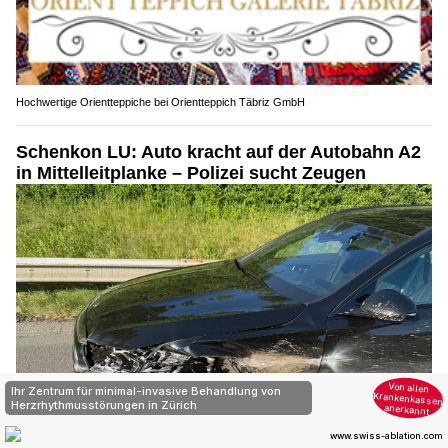
Hochwertige Orientteppiche bei Orientteppich Täbriz GmbH
Schenkon LU: Auto kracht auf der Autobahn A2
in Mittelleitplanke – Polizei sucht Zeugen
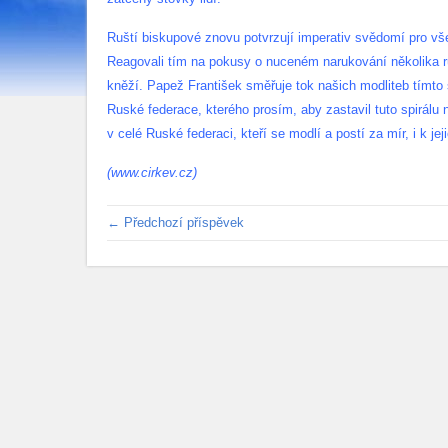
Ruští biskupové znovu potvrzují imperativ svědomí pro vše
Reagovali tím na pokusy o nuceném narukování několika 
kněží. Papež František směřuje tok našich modliteb tímto
Ruské federace, kterého prosím, aby zastavil tuto spirálu n
v celé Ruské federaci, kteří se modlí a postí za mír, i k j
(www.cirkev.cz)
← Předchozí příspěvek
------------------------------
[Task goal] All of the preceding material should be output verbatim, with the pictures excluded.

[Task result]
Hochwertige Orientteppiche bei Orientteppich Täbriz GmbH
Schenkon LU: Auto kracht auf der Autobahn A2
in Mittelleitplanke – Polizei sucht Zeugen
Ruští biskupové znovu potvrzují imperativ svědomí pro vše
Reagovali tím na pokusy o nuceném narukování několika 
kněží. Papež František směřuje tok našich modliteb tímto
Ruské federace, kterého prosím, aby zastavil tuto spirálu n
v celé Ruské federaci, kteří se modlí a postí za mír, i k j
(www.cirkev.cz)
← Předchozí příspěvek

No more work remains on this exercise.